# YOUR INSTRUCTIONS
An exact copy of every entry is needed, without any of the pictures.

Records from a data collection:
########################################

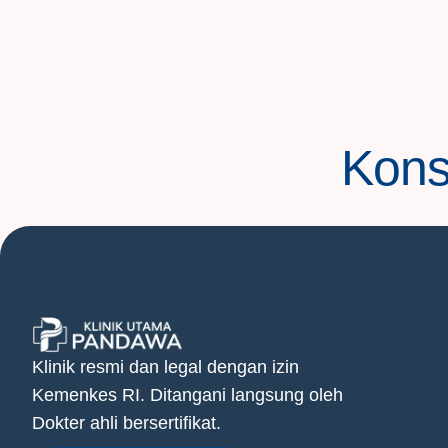
Konsu
Klinik resmi dan legal dengan izin
Kemenkes RI. Ditangani langsung oleh
Dokter ahli bersertifikat.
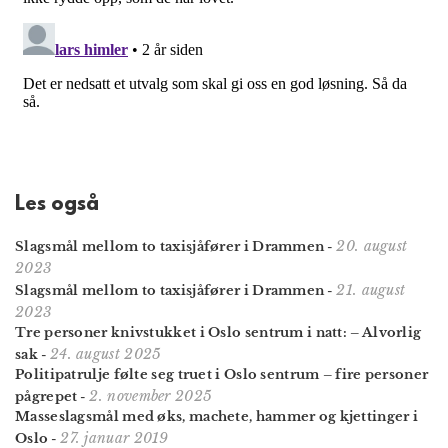
Les også
20. august
Slagsmål mellom to taxisjåfører i Drammen
-
2023
21. august
Slagsmål mellom to taxisjåfører i Drammen
-
2023
Tre personer knivstukket i Oslo sentrum i natt: – Alvorlig
24. august 2025
sak
-
Politipatrulje følte seg truet i Oslo sentrum – fire personer
2. november 2025
pågrepet
-
Masseslagsmål med øks, machete, hammer og kjettinger i
27. januar 2019
Oslo
-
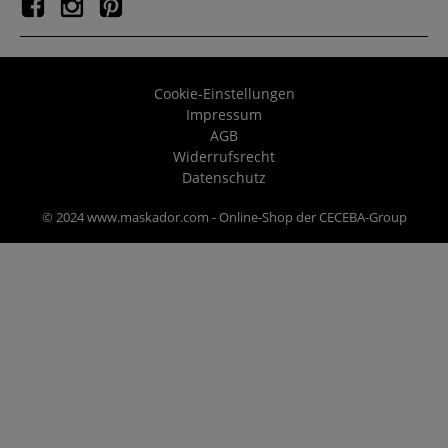
Cookie-Einstellungen
Impressum
AGB
Widerrufsrecht
Datenschutz
© 2024 www.maskador.com - Online-Shop der CECEBA-Group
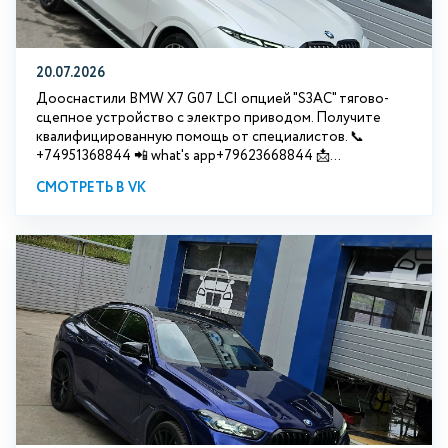
20.07.2026
Дооснастили BMW Х7 G07 LCI опцией "S3АС" тягово-
сцепное устройство с электро приводом. Получите
квалифицированную помощь от специалистов. 📞
+74951368844 📲 what's app+79623668844 📩...
СМОТРЕТЬ В VK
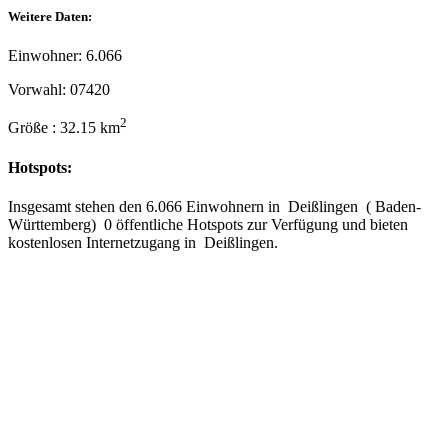
Weitere Daten:
Einwohner: 6.066
Vorwahl: 07420
2
Größe : 32.15 km
Hotspots:
Insgesamt stehen den 6.066 Einwohnern in Deißlingen ( Baden-
Württemberg) 0 öffentliche Hotspots zur Verfügung und bieten
kostenlosen Internetzugang in Deißlingen.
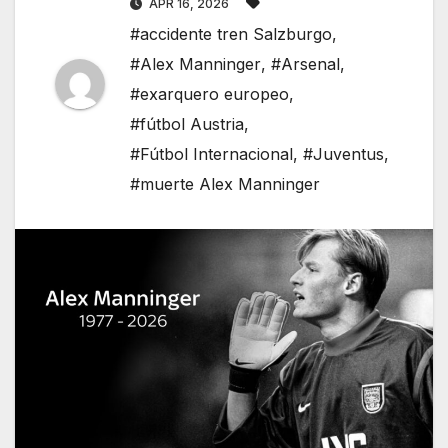
APR 16, 2026
#accidente tren Salzburgo
,
#Alex Manninger
,
#Arsenal
,
#exarquero europeo
,
#fútbol Austria
,
#Fútbol Internacional
,
#Juventus
,
#muerte Alex Manninger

########################################

# RESULT OF THE TASK
Konsu
Klinik resmi dan legal dengan izin
Kemenkes RI. Ditangani langsung oleh
Dokter ahli bersertifikat.
Les også
20. august
Slagsmål mellom to taxisjåfører i Drammen
-
2023
21. august
Slagsmål mellom to taxisjåfører i Drammen
-
2023
Tre personer knivstukket i Oslo sentrum i natt: – Alvorlig
24. august 2025
sak
-
Politipatrulje følte seg truet i Oslo sentrum – fire personer
2. november 2025
pågrepet
-
Masseslagsmål med øks, machete, hammer og kjettinger i
27. januar 2019
Oslo
-
Cookie-Einstellungen
Impressum
AGB
Widerrufsrecht
Datenschutz
© 2024 www.maskador.com - Online-Shop der CECEBA-Group
20.07.2026
Дооснастили BMW Х7 G07 LCI опцией "S3АС" тягово-
сцепное устройство с электро приводом. Получите
квалифицированную помощь от специалистов. 📞
+74951368844 📲 what's app+79623668844 📩...
СМОТРЕТЬ В VK
Weitere Daten:
Einwohner: 6.066
Vorwahl: 07420
2
Größe : 32.15 km
Hotspots:
Insgesamt stehen den 6.066 Einwohnern in Deißlingen ( Baden-
Württemberg) 0 öffentliche Hotspots zur Verfügung und bieten
kostenlosen Internetzugang in Deißlingen.
APR 16, 2026
#accidente tren Salzburgo
,
#Alex Manninger
,
#Arsenal
,
#exarquero europeo
,
#fútbol Austria
,
#Fútbol Internacional
,
#Juventus
,
#muerte Alex Manninger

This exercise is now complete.